The fear of missing out spans many areas of life, and it's one of the biggest challenges day traders have to deal with. Your ability to handle FOMO the right way has a direct impact on your profitability.
What triggers FOMO?
Various causes trigger the fear of missing out. Here are the most common ones in day trading:
Non-existing Trading Plan
The fear of missing out may lead to unexpectedly high trading activities. It would be best if you defined precisely when to trade and why. A trading plan is a pre-defined set of rules with clear definitions on when to enter a trade, how to manage it and when to close a position. A clear set of rules will enable you to write a meaningful trading journal. The combination of a trading plan and trading journal allows you to discover your biggest strengths and weaknesses. Once identified, you can focus on strengthening your strengths and excluding strategies leading to weak trading behavior.

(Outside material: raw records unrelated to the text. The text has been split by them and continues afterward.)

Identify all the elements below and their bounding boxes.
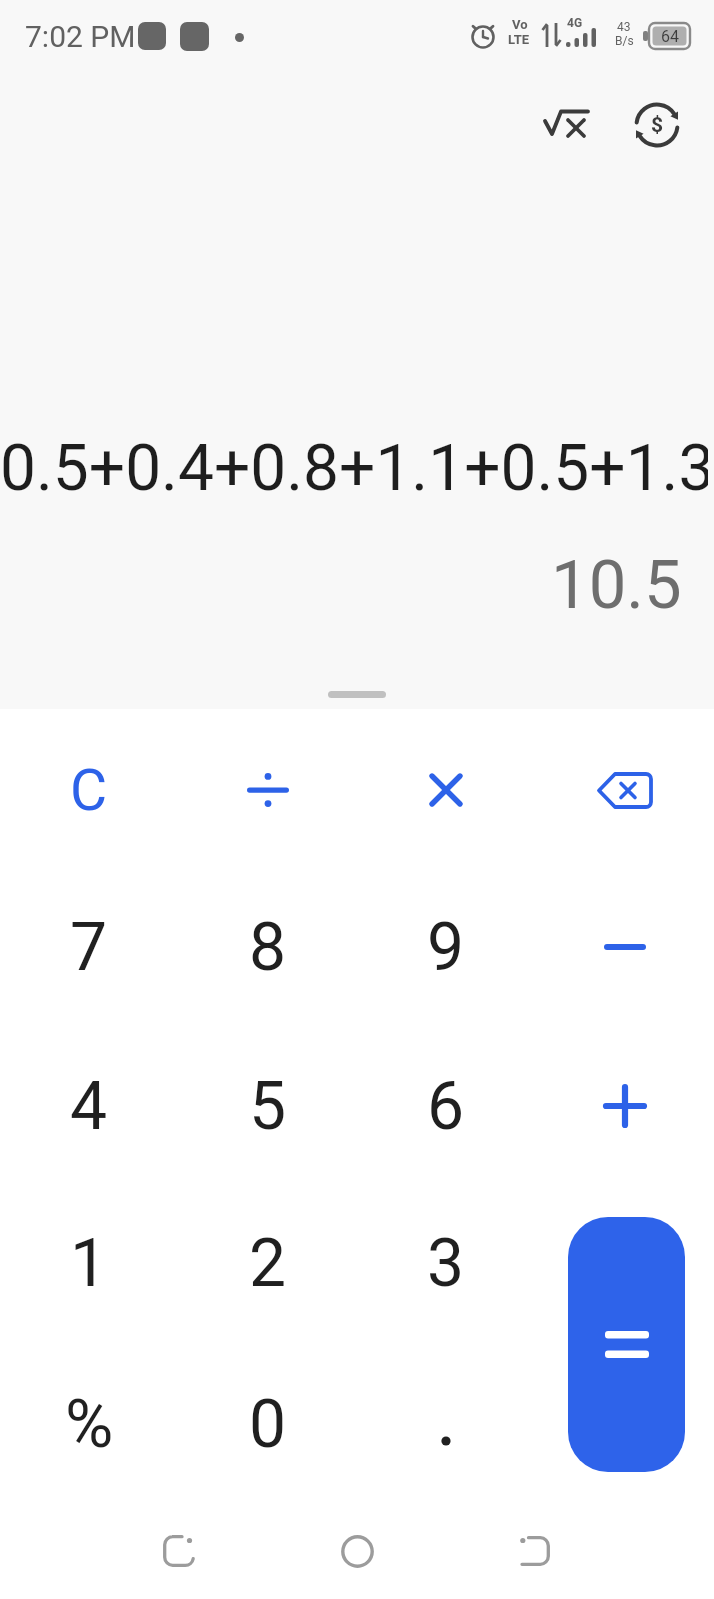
staticText: 9 [427, 909, 465, 986]
button[interactable]: 2 [183, 1188, 353, 1338]
button[interactable] [555, 725, 695, 855]
button[interactable]: 5 [183, 1031, 353, 1181]
button[interactable] [376, 725, 516, 855]
staticText: 7:02 PM [25, 19, 136, 54]
staticText: 2 [249, 1225, 287, 1302]
button[interactable]: C [4, 715, 174, 865]
button[interactable]: 9 [361, 872, 531, 1022]
button[interactable] [144, 1516, 214, 1586]
button[interactable] [555, 882, 695, 1012]
button[interactable]: 6 [361, 1031, 531, 1181]
button[interactable] [376, 1376, 516, 1506]
staticText: 0 [249, 1386, 287, 1463]
button[interactable] [198, 725, 338, 855]
staticText: 3 [427, 1225, 465, 1302]
staticText: LTE [508, 32, 530, 47]
button[interactable]: 1 [4, 1188, 174, 1338]
button[interactable] [500, 1516, 570, 1586]
button[interactable] [555, 1041, 695, 1171]
staticText: 8 [249, 909, 287, 986]
staticText: 1 [70, 1225, 108, 1302]
staticText: 43 [617, 20, 631, 34]
staticText: 5 [249, 1068, 287, 1145]
staticText: B/s [615, 34, 634, 48]
button[interactable]: % [4, 1349, 174, 1499]
staticText: 4G [567, 16, 583, 30]
button[interactable]: 8 [183, 872, 353, 1022]
staticText: 0.5+0.4+0.8+1.1+0.5+1.3 [0, 431, 708, 506]
staticText: Vo [512, 17, 528, 31]
button[interactable] [322, 1516, 392, 1586]
button[interactable] [568, 1217, 685, 1472]
staticText: 7 [70, 909, 108, 986]
staticText: 4 [70, 1068, 108, 1145]
staticText: 6 [427, 1068, 465, 1145]
button[interactable]: 0 [183, 1349, 353, 1499]
button[interactable] [536, 95, 600, 155]
button[interactable]: 7 [4, 872, 174, 1022]
staticText: $ [651, 113, 664, 138]
staticText: 64 [661, 27, 679, 46]
staticText: 10.5 [551, 546, 682, 625]
button[interactable]: 3 [361, 1188, 531, 1338]
staticText: % [65, 1386, 114, 1463]
button[interactable]: 4 [4, 1031, 174, 1181]
button[interactable]: $ [627, 95, 687, 155]
staticText: C [70, 757, 108, 824]
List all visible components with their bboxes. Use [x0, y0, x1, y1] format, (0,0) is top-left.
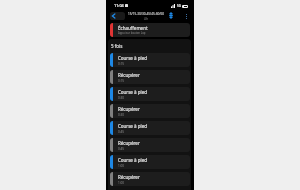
- button[interactable]: Récupérer: [110, 104, 190, 118]
- button[interactable]: Échauffement: [110, 23, 190, 37]
- staticText: Récupérer: [118, 106, 140, 112]
- button[interactable]: More options: [182, 12, 191, 21]
- button[interactable]: Reorder steps: [167, 10, 175, 21]
- button[interactable]: Course à pied: [110, 121, 190, 135]
- staticText: 1:00: [118, 181, 125, 185]
- button[interactable]: Récupérer: [110, 172, 190, 186]
- button[interactable]: Course à pied: [110, 53, 190, 67]
- staticText: 0:45: [118, 130, 125, 134]
- staticText: 0:30: [118, 113, 125, 117]
- button[interactable]: Récupérer: [110, 138, 190, 152]
- staticText: Course à pied: [118, 89, 147, 95]
- staticText: Récupérer: [118, 72, 140, 78]
- staticText: Appui sur bouton Lap: [118, 31, 146, 35]
- staticText: 5 fois: [111, 43, 123, 49]
- staticText: 11:04: [114, 3, 124, 8]
- button[interactable]: 5 fois: [108, 39, 191, 52]
- staticText: Course à pied: [118, 55, 147, 61]
- staticText: 1:00: [118, 164, 125, 168]
- button[interactable]: Course à pied: [110, 155, 190, 169]
- button[interactable]: Récupérer: [110, 70, 190, 84]
- staticText: Course à pied: [118, 157, 147, 163]
- staticText: Récupérer: [118, 174, 140, 180]
- staticText: 4 h: [144, 17, 149, 21]
- staticText: Échauffement: [118, 25, 148, 31]
- staticText: Récupérer: [118, 140, 140, 146]
- staticText: 0:30: [118, 96, 125, 100]
- staticText: 0:15: [118, 79, 125, 83]
- button[interactable]: Back: [110, 12, 125, 20]
- staticText: 0:45: [118, 147, 125, 151]
- staticText: 5G: [177, 4, 181, 8]
- staticText: 15/15-30/30-45/45-60/60: [128, 12, 164, 16]
- staticText: Course à pied: [118, 123, 147, 129]
- staticText: 0:15: [118, 62, 125, 66]
- button[interactable]: Course à pied: [110, 87, 190, 101]
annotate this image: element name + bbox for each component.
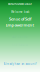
staticText: Welcome back (11, 10, 29, 14)
staticText: Already have an account? (4, 62, 36, 66)
staticText: MINDFULNESS DAILY (8, 2, 32, 6)
staticText: Find Balance (12, 43, 28, 47)
staticText: Empowerment (6, 22, 34, 28)
staticText: Sense of Self (9, 16, 31, 22)
staticText: Take Control (12, 35, 28, 39)
button[interactable]: Already have an account? (4, 62, 36, 66)
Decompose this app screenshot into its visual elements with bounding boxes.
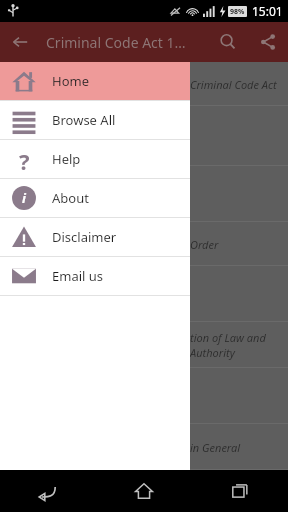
button[interactable]: Recents: [192, 470, 288, 512]
staticText: tion of Law and: [190, 330, 266, 345]
button[interactable]: Search: [208, 22, 248, 62]
staticText: Email us: [52, 267, 104, 285]
staticText: 98%: [230, 7, 245, 17]
button[interactable]: Home: [96, 470, 192, 512]
button[interactable]: Share: [248, 22, 288, 62]
staticText: i: [22, 189, 26, 207]
staticText: About: [52, 189, 89, 207]
staticText: ?: [19, 146, 30, 172]
button[interactable]: Back: [0, 22, 40, 62]
staticText: Disclaimer: [52, 228, 117, 246]
staticText: Order: [190, 237, 219, 252]
button[interactable]: ?: [0, 140, 190, 178]
button[interactable]: Disclaimer: [0, 218, 190, 256]
staticText: Criminal Code Act: [190, 77, 277, 92]
button[interactable]: i: [0, 179, 190, 217]
button[interactable]: Browse All: [0, 101, 190, 139]
staticText: 15:01: [252, 3, 283, 19]
button[interactable]: Home: [0, 62, 190, 100]
staticText: Criminal Code Act 1…: [46, 33, 208, 52]
button[interactable]: Email us: [0, 257, 190, 295]
button[interactable]: Back: [0, 470, 96, 512]
staticText: Home: [52, 72, 89, 90]
staticText: in General: [190, 440, 241, 455]
staticText: Help: [52, 150, 81, 168]
staticText: Browse All: [52, 111, 116, 129]
staticText: Authority: [190, 345, 235, 360]
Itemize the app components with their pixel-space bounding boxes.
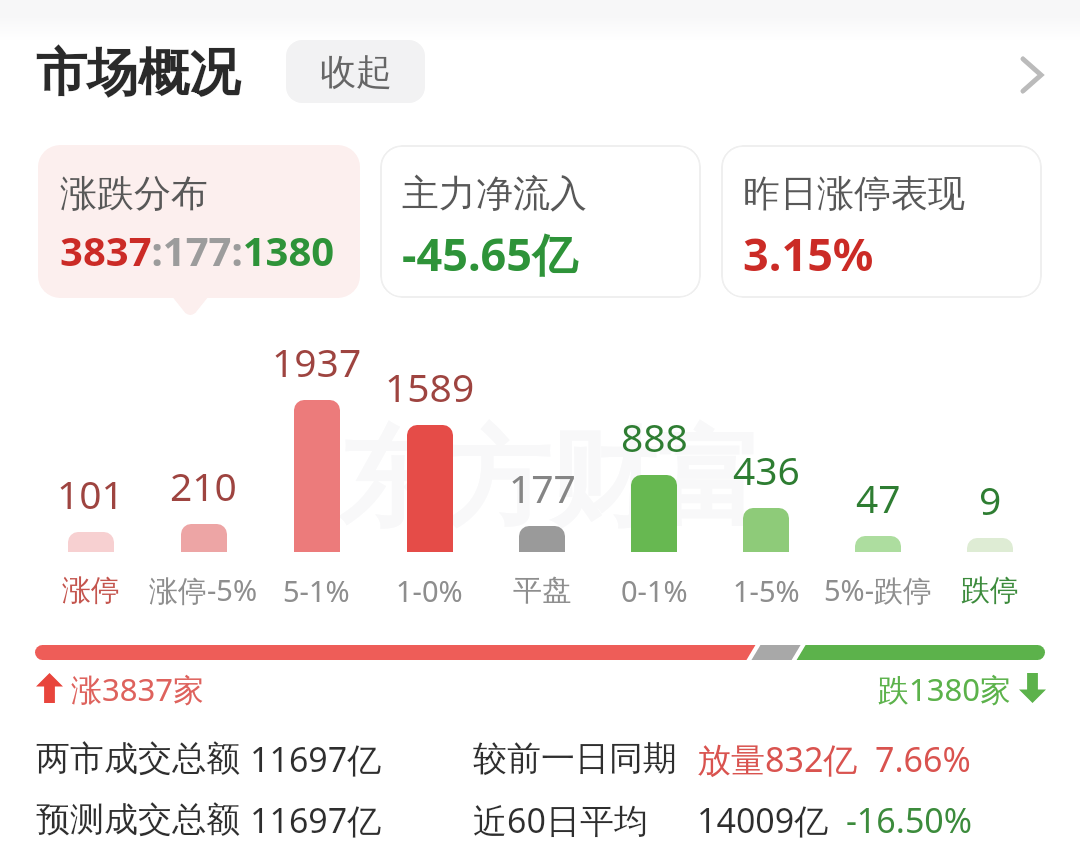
staticText: 跌停: [961, 572, 1019, 609]
staticText: 177: [509, 461, 576, 514]
staticText: 5%-跌停: [824, 570, 933, 610]
staticText: 平盘: [513, 572, 571, 609]
staticText: 210: [170, 459, 237, 512]
staticText: 14009亿 -16.50%: [697, 797, 973, 841]
staticText: 跌1380家: [878, 668, 1011, 708]
staticText: 放量832亿 7.66%: [697, 736, 971, 780]
staticText: 3.15%: [743, 223, 874, 284]
staticText: 涨停: [62, 572, 120, 609]
staticText: 涨跌分布: [60, 170, 208, 217]
staticText: 11697亿: [250, 736, 382, 780]
staticText: 888: [621, 410, 688, 463]
button[interactable]: 昨日涨停表现: [721, 145, 1042, 298]
staticText: 1-0%: [396, 571, 463, 610]
button[interactable]: 涨跌分布: [38, 145, 360, 298]
staticText: 5-1%: [283, 571, 350, 610]
staticText: 1937: [272, 335, 362, 388]
button[interactable]: 市场概况: [36, 0, 240, 145]
staticText: 9: [979, 473, 1002, 526]
staticText: 主力净流入: [402, 170, 587, 217]
staticText: 1-5%: [733, 571, 800, 610]
staticText: 涨停-5%: [149, 570, 258, 610]
staticText: 涨3837家: [71, 668, 204, 708]
staticText: 近60日平均: [473, 797, 648, 841]
staticText: 两市成交总额: [36, 737, 240, 780]
staticText: 较前一日同期: [473, 737, 677, 780]
button[interactable]: 主力净流入: [380, 145, 701, 298]
staticText: 0-1%: [621, 571, 688, 610]
staticText: 昨日涨停表现: [743, 170, 965, 217]
staticText: 1589: [385, 360, 475, 413]
staticText: 3837:177:1380: [60, 223, 335, 277]
staticText: 预测成交总额: [36, 798, 240, 841]
staticText: 101: [57, 467, 124, 520]
staticText: 东方财富: [338, 413, 762, 547]
staticText: 47: [856, 471, 901, 524]
staticText: 收起: [320, 49, 392, 94]
staticText: 11697亿: [250, 797, 382, 841]
button[interactable]: 收起: [286, 40, 425, 103]
staticText: 市场概况: [36, 41, 240, 105]
staticText: 436: [733, 443, 800, 496]
staticText: -45.65亿: [402, 223, 578, 284]
button[interactable]: Expand market overview: [997, 40, 1067, 110]
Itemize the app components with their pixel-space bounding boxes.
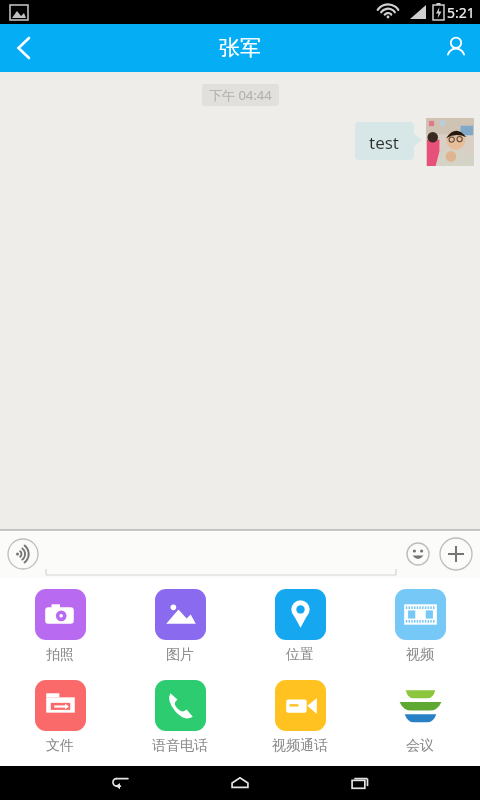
button[interactable]: 视频 <box>360 586 480 667</box>
button[interactable]: Recents <box>343 766 377 800</box>
button[interactable] <box>46 530 396 578</box>
button[interactable]: Voice message <box>6 537 40 571</box>
button[interactable]: 视频通话 <box>240 677 360 758</box>
staticText: 5:21 <box>447 3 475 22</box>
staticText: 图片 <box>166 646 194 664</box>
button[interactable]: Contact info <box>432 24 480 72</box>
button[interactable]: Emoji <box>402 538 434 570</box>
staticText: 视频 <box>406 646 434 664</box>
button[interactable]: 语音电话 <box>120 677 240 758</box>
button[interactable] <box>426 118 474 166</box>
button[interactable]: test <box>355 122 422 160</box>
button[interactable]: 会议 <box>360 677 480 758</box>
staticText: 会议 <box>406 737 434 755</box>
button[interactable]: Home <box>223 766 257 800</box>
staticText: 张军 <box>219 35 261 61</box>
staticText: 拍照 <box>46 646 74 664</box>
staticText: 位置 <box>286 646 314 664</box>
button[interactable]: Back <box>103 766 137 800</box>
staticText: test <box>369 131 400 151</box>
staticText: 下午 04:44 <box>209 86 272 104</box>
button[interactable]: Add attachment <box>438 536 474 572</box>
staticText: 视频通话 <box>272 737 328 755</box>
button[interactable]: Back <box>0 24 48 72</box>
staticText: 文件 <box>46 737 74 755</box>
button[interactable]: 文件 <box>0 677 120 758</box>
button[interactable]: 拍照 <box>0 586 120 667</box>
staticText: 语音电话 <box>152 737 208 755</box>
button[interactable]: 位置 <box>240 586 360 667</box>
button[interactable]: 图片 <box>120 586 240 667</box>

Misunderstanding about Probabilities
The chances of making a profit or a loss are 50%/50% with each trade you make. You define your strategies and trading plan to lean the probabilities of success towards your goal of making more cumulative profits than losses. But no matter how well you design your trading strategy and plan, losses are always part of trading. It is your responsibility to manage all profits and losses in an acceptable way to generate a cumulative net profit.
Breaking the Rules
You have a plan, and you trade the plan. In the first 10 days of trading, you made profits with your strategy and are confident to make money today in the way you did before. You start your trading day at 9:30 a.m. EST. And then it happens. Your first trade is a loser, and this makes the day different from any trading day before. You followed the rules and made a loss. If you conclude that you now have to break the rules to make profits, then the downward spiral will begin.
Boredom
Day traders want to see fast-moving stocks with huge gaps and high volatility caused by major news events like earnings announcements. But what happens if your pre-defined stock scanner doesn't come up with results? You may overcome the fear of missing out. You spontaneously change your scanner settings since there must be a stock today to make money. Wrong! The art of handling FOMO is to turn off the computer on that day to enjoy a day without trading by doing things you always wanted to do but never had time.
Social Media
Social media platforms are full of success stories. People post incredible profits and share glamour lifestyle stories. But even if the shared stories are true, what do you know about the other 99.99% of their life? You may feel in a rush since other people seem to be successful. If this type of information negatively influences your trading, it is time to rethink social media activities.
Trade Frequency
Day traders use intraday-time frames and often execute more than 100 trades per day. That doesn't mean that you have to start the same way. The higher the time frame, the better your chances of following the trading plan. It is more challenging to make 100 trading decisions based on a 20-tick chart than trading on an intraday chart with a 15-minute time frame. A 15-minute chart gives you a long time to check if a trade is valid, if the order is placed correctly, how the order was executed, and you also have time to place your stop-loss order. A small chart-interval triggers the fear of missing out more frequently.
How to Deal with FOMO?
Accept: The first step in the right direction is to accept that the fear of missing out will always be part of trading. FOMO will be there, even with 20 years of experience in day trading. Accepting that FOMO is there helps you to identify whenever you get trapped. The trading journal is your best friend to document your trading behavior and emotions.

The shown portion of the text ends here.